Requirement: Each line of the records that includes "thumbnail" should be found and copied.

Given data:
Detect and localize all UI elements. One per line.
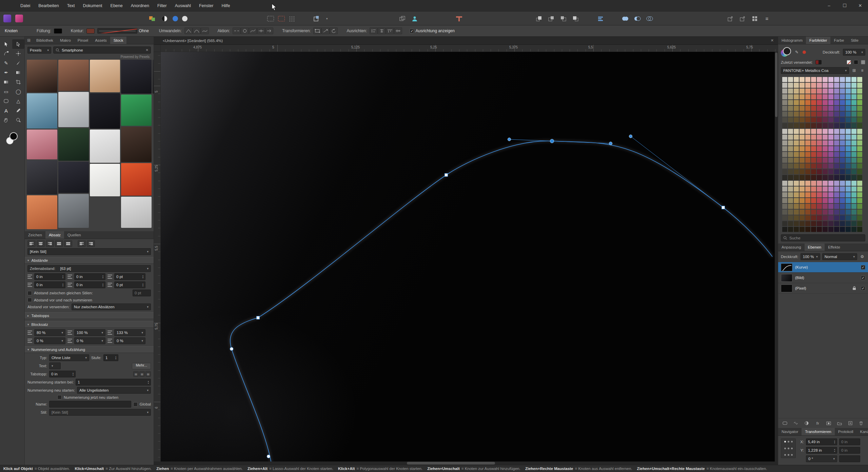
stock-provider-select[interactable]: Pexels▾ [27, 47, 51, 54]
swatch-cell[interactable] [782, 221, 787, 226]
swatch-cell[interactable] [817, 100, 822, 105]
swatch-cell[interactable] [800, 227, 805, 232]
menu-text[interactable]: Text [63, 0, 79, 12]
swatch-cell[interactable] [840, 210, 845, 215]
gray-swatch[interactable] [861, 60, 865, 64]
swatch-cell[interactable] [788, 158, 793, 163]
swatch-cell[interactable] [823, 163, 828, 169]
align-center-button[interactable] [37, 240, 45, 247]
designer-persona-icon[interactable] [3, 15, 11, 22]
swatch-cell[interactable] [794, 106, 799, 111]
swatch-cell[interactable] [851, 175, 856, 180]
section-abstaende[interactable]: ▾Abstände [25, 257, 154, 264]
swatch-cell[interactable] [846, 123, 851, 128]
rotation-select[interactable]: 0 °▾ [806, 455, 837, 462]
swatch-cell[interactable] [828, 158, 833, 163]
swatch-cell[interactable] [794, 140, 799, 145]
auto-contrast-icon[interactable] [160, 15, 169, 23]
stock-photo-thumbnail[interactable] [90, 130, 120, 163]
stroke-style-preview[interactable] [97, 28, 137, 34]
swatch-cell[interactable] [811, 83, 816, 88]
word-spacing-max-select[interactable]: 133 %▾ [114, 329, 145, 336]
numbering-name-field[interactable] [49, 401, 131, 408]
swatch-cell[interactable] [857, 192, 862, 197]
transform-scale-icon[interactable] [321, 27, 330, 34]
text-tool[interactable]: A [0, 106, 12, 115]
swatch-cell[interactable] [828, 215, 833, 220]
grid-view-icon[interactable] [751, 15, 759, 23]
swatch-cell[interactable] [857, 186, 862, 192]
swatch-cell[interactable] [834, 135, 839, 140]
numbering-text-select[interactable]: ▾ [49, 362, 61, 369]
zoom-tool[interactable] [12, 115, 24, 125]
align-top-n-icon[interactable] [386, 27, 394, 34]
move-forward-icon[interactable] [547, 15, 555, 23]
swatch-cell[interactable] [840, 152, 845, 157]
swatch-cell[interactable] [788, 163, 793, 169]
swatch-cell[interactable] [857, 221, 862, 226]
swatch-cell[interactable] [846, 198, 851, 203]
swatch-cell[interactable] [834, 88, 839, 94]
black-swatch[interactable] [854, 60, 858, 64]
auto-levels-icon[interactable] [182, 16, 188, 21]
swatch-cell[interactable] [800, 186, 805, 192]
swatch-cell[interactable] [817, 169, 822, 174]
join-curves-icon[interactable] [257, 27, 265, 34]
swatch-cell[interactable] [851, 129, 856, 134]
lock-icon[interactable] [852, 286, 856, 290]
swatch-cell[interactable] [805, 169, 810, 174]
swatch-cell[interactable] [851, 158, 856, 163]
menu-hilfe[interactable]: Hilfe [217, 0, 234, 12]
swatch-cell[interactable] [782, 215, 787, 220]
pixel-persona-icon[interactable] [15, 15, 23, 22]
swatch-cell[interactable] [794, 221, 799, 226]
swatch-cell[interactable] [805, 117, 810, 122]
swatch-cell[interactable] [851, 94, 856, 99]
swatch-cell[interactable] [788, 192, 793, 197]
swatch-cell[interactable] [782, 192, 787, 197]
swatch-cell[interactable] [823, 129, 828, 134]
swatch-cell[interactable] [851, 106, 856, 111]
stock-photo-thumbnail[interactable] [27, 93, 57, 129]
swatch-cell[interactable] [794, 100, 799, 105]
swatch-cell[interactable] [851, 123, 856, 128]
swatch-cell[interactable] [857, 88, 862, 94]
layer-row-kurve[interactable]: (Kurve) [778, 262, 868, 273]
swatch-cell[interactable] [823, 158, 828, 163]
align-center-n-icon[interactable] [378, 27, 386, 34]
stock-photo-thumbnail[interactable] [58, 128, 89, 161]
view-tool[interactable] [0, 115, 12, 125]
swatch-cell[interactable] [828, 94, 833, 99]
swatch-cell[interactable] [834, 117, 839, 122]
vertical-scrollbar[interactable] [775, 52, 778, 461]
stock-photo-thumbnail[interactable] [58, 92, 89, 127]
swatch-cell[interactable] [840, 204, 845, 209]
stock-photo-thumbnail[interactable] [27, 130, 57, 159]
tab-quellen[interactable]: Quellen [64, 231, 84, 239]
swatch-cell[interactable] [834, 140, 839, 145]
numbering-type-select[interactable]: Ohne Liste▾ [49, 354, 89, 361]
swatch-cell[interactable] [846, 117, 851, 122]
swatch-cell[interactable] [828, 204, 833, 209]
swatch-cell[interactable] [828, 88, 833, 94]
smooth-curve-icon[interactable] [249, 27, 257, 34]
transparency-tool[interactable] [0, 77, 12, 87]
swatch-cell[interactable] [811, 152, 816, 157]
swatch-cell[interactable] [811, 112, 816, 117]
layer-visibility-checkbox[interactable] [861, 265, 865, 270]
swatch-cell[interactable] [840, 100, 845, 105]
swatch-cell[interactable] [794, 158, 799, 163]
swatch-cell[interactable] [817, 221, 822, 226]
delete-layer-icon[interactable] [858, 420, 865, 427]
swatch-cell[interactable] [800, 88, 805, 94]
swatch-cell[interactable] [857, 169, 862, 174]
global-checkbox[interactable] [133, 402, 138, 407]
swatch-cell[interactable] [851, 169, 856, 174]
swatch-cell[interactable] [834, 112, 839, 117]
swatch-cell[interactable] [817, 192, 822, 197]
swatch-cell[interactable] [811, 169, 816, 174]
swatch-cell[interactable] [823, 227, 828, 232]
swatch-cell[interactable] [823, 175, 828, 180]
swatch-cell[interactable] [823, 221, 828, 226]
swatch-cell[interactable] [811, 106, 816, 111]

Task response:
stock-photo-thumbnail[interactable] [90, 130, 120, 163]
stock-photo-thumbnail[interactable] [27, 93, 57, 129]
stock-photo-thumbnail[interactable] [58, 128, 89, 161]
stock-photo-thumbnail[interactable] [58, 92, 89, 127]
stock-photo-thumbnail[interactable] [27, 130, 57, 159]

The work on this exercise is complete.